When I began in journalism at the Transcript, it was in many ways a golden era compared to today, with ad revenue soaring and readership of the print version - then the only version - well above 80 percent of households in our coverage area, and with more than double the current circulation and staff. But the attraction for me was the same as today - writing, taking photos and producing what now is sometimes called "content" that is both interesting and important to our readers.

I remember as an intern at that paper, knowing I had a front page story coming out, and driving home and watching the afternoon papers being dropped in bundles at the stores and knowing that my article was right there on each front page. More than anything, that feeling of possibly making a difference is what makes this job worthwhile.

As a manager, there's also a chance to make that connection with the readers - through editorials, columns, blogs, Twitter, Facebook and other social media. But since the recession began and the need for rapid change in the industry became urgent, I think that percentage of the job I enjoy most has shrunk quite a bit. I will be able to reverse that percentage at The Eagle.

Now, it's time for another editor with fresh ideas to come to the Banner and advance a new vision for this 171-year-old newspaper and its electronic version. In fact, I believe changes underway at the Banner, and in the industry, could usher in a new golden era. I think we're due.

I know the next editor, who will be introduced to Banner readers soon, could not find a better region in which to lead a newsroom. Bennington in particular is a great place to call home. I've worked in a number of others and I know the difference. Despite the grumbling you hear sometimes, I think even the town's chronic complainers know it too.

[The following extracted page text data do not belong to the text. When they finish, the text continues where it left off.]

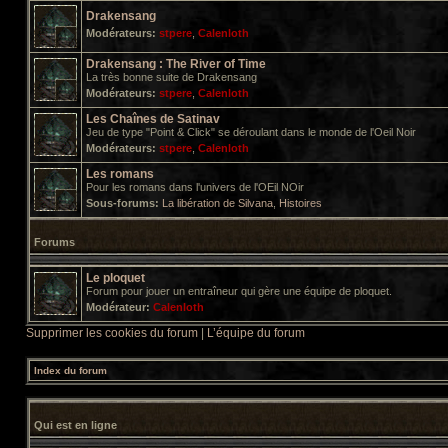
Drakensang
Modérateurs:
stpere
,
Calenloth
Drakensang : The River of Time
La très bonne suite de Drakensang
Modérateurs:
stpere
,
Calenloth
Les Chaînes de Satinav
Jeu de type "Point & Click" se déroulant dans le monde de l'Oeil Noir
Modérateurs:
stpere
,
Calenloth
Les romans
Pour les romans dans l'univers de l'OEil NOir
Sous-forums:
La libération de Silvana
,
Histoires
Forums
Le ploquet
Forum pour jouer un entraîneur qui gère une équipe de ploquet.
Modérateur:
Calenloth
Supprimer les cookies du forum
|
L’équipe du forum
Index du forum
Qui est en ligne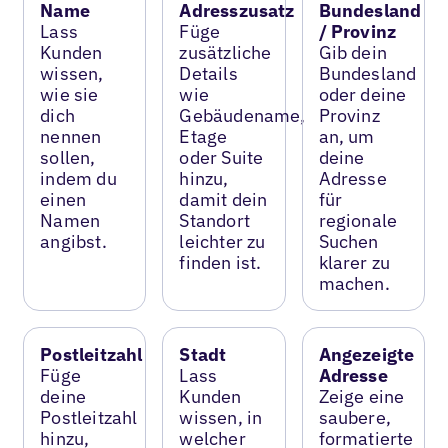
Name
Adresszusatz
Bundesland
Lass
Füge
/ Provinz
Kunden
zusätzliche
Gib dein
wissen,
Details
Bundesland
wie sie
wie
oder deine
dich
Gebäudename,
Provinz
nennen
Etage
an, um
sollen,
oder Suite
deine
indem du
hinzu,
Adresse
einen
damit dein
für
Namen
Standort
regionale
angibst.
leichter zu
Suchen
finden ist.
klarer zu
machen.
Postleitzahl
Stadt
Angezeigte
Füge
Lass
Adresse
deine
Kunden
Zeige eine
Postleitzahl
wissen, in
saubere,
hinzu,
welcher
formatierte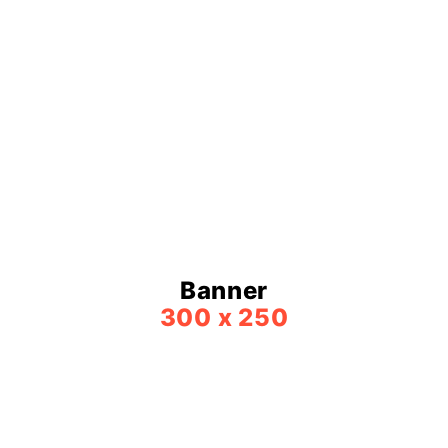
Banner
300 x 250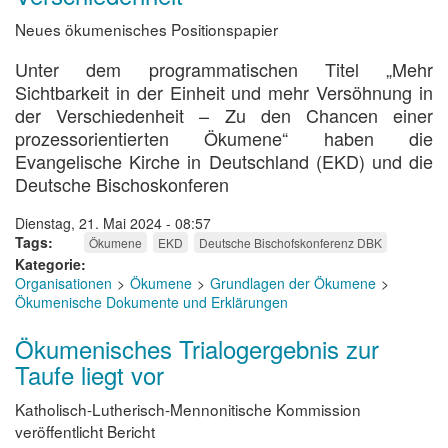
Neues ökumenisches Positionspapier
Unter dem programmatischen Titel „Mehr
Sichtbarkeit in der Einheit und mehr Versöhnung in
der Verschiedenheit – Zu den Chancen einer
prozessorientierten Ökumene“ haben die
Evangelische Kirche in Deutschland (EKD) und die
Deutsche Bischoskonferen
Dienstag, 21. Mai 2024 - 08:57
Tags
Ökumene
EKD
Deutsche Bischofskonferenz DBK
Kategorie
Organisationen
Ökumene
Grundlagen der Ökumene
Ökumenische Dokumente und Erklärungen
Ökumenisches Trialogergebnis zur
Taufe liegt vor
Katholisch-Lutherisch-Mennonitische Kommission
veröffentlicht Bericht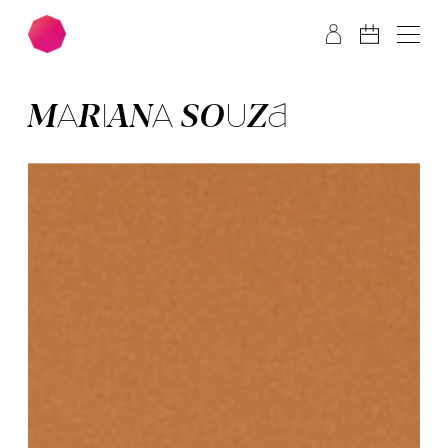
Zum Hauptinhalt springen
Zum Footer springen
MA­RI­ANA SOU­ZA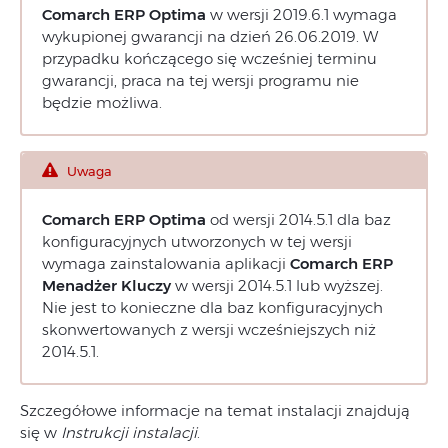
Comarch ERP Optima
w wersji 2019.6.1 wymaga
wykupionej gwarancji na dzień 26.06.2019. W
przypadku kończącego się wcześniej terminu
gwarancji, praca na tej wersji programu nie
będzie możliwa.
Uwaga
Comarch ERP Optima
od wersji 2014.5.1 dla baz
konfiguracyjnych utworzonych w tej wersji
wymaga zainstalowania aplikacji
Comarch ERP
Menadżer Kluczy
w wersji 2014.5.1 lub wyższej.
Nie jest to konieczne dla baz konfiguracyjnych
skonwertowanych z wersji wcześniejszych niż
2014.5.1.
Szczegółowe informacje na temat instalacji znajdują
się w
Instrukcji instalacji
.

As it evolved at the Banner, I think my own approach was as a "player's manager," so to speak, meaning not much of a harsh disciplinarian, more of an encourager, nagger and mentor to those who haven't worked at as many newspapers or in as many jobs. Sometimes I know I've erred on the lenient side, but I think allowing reporters and photographers freedom to pursue most of their own stories - sometimes exploding the mileage and expense budget accounts - usually worked out for the best. I think that's reflected in the more than three dozen journalism contest awards the paper has received, always competing as the smallest, or nearly the smallest daily entering the contest.

I've also believed that motivation in this business never comes from anywhere but within the person. You have to want to be perfect, no matter how long or difficult - or rushed - the process of covering or editing a major story. And I've known quite a few who've never grasped that simple fact, while others understood it before their first day in the newsroom.

During the past six years, the Banner has been lucky to have a number of people who could always be counted on to strive for perfection, no matter the added pressures of an industry in recession, with declining staffs, increasing competition spawned by the Internet and declining print revenue and stagnant wages.

Some of those who took home multiple awards for the Banner were Adam White, John Waller, Peter Crabtree, Austin Danforth, Mark Rondeau, Neal Goswami and columnist Telly Halkias. Others were recognized as well, again always competing against journalists from newspapers at least twice as large, and often four or five times the size of their own daily. Since the Banner staff remains strong and is now one of the most experienced the paper has had, there is no reason that run can't continue.

I don't know about anyone else, but I still have an image of journalism as less of a job than something I would do in some form whether or not I was getting paid. I know I'm not the only one in this business who feels that way. That's a good thing for the future of journalism, and for the Banner.

Jim Therrien, the Banner editor since September 2006, is leaving for a writing and part-time editing position at The Berkshire Eagle.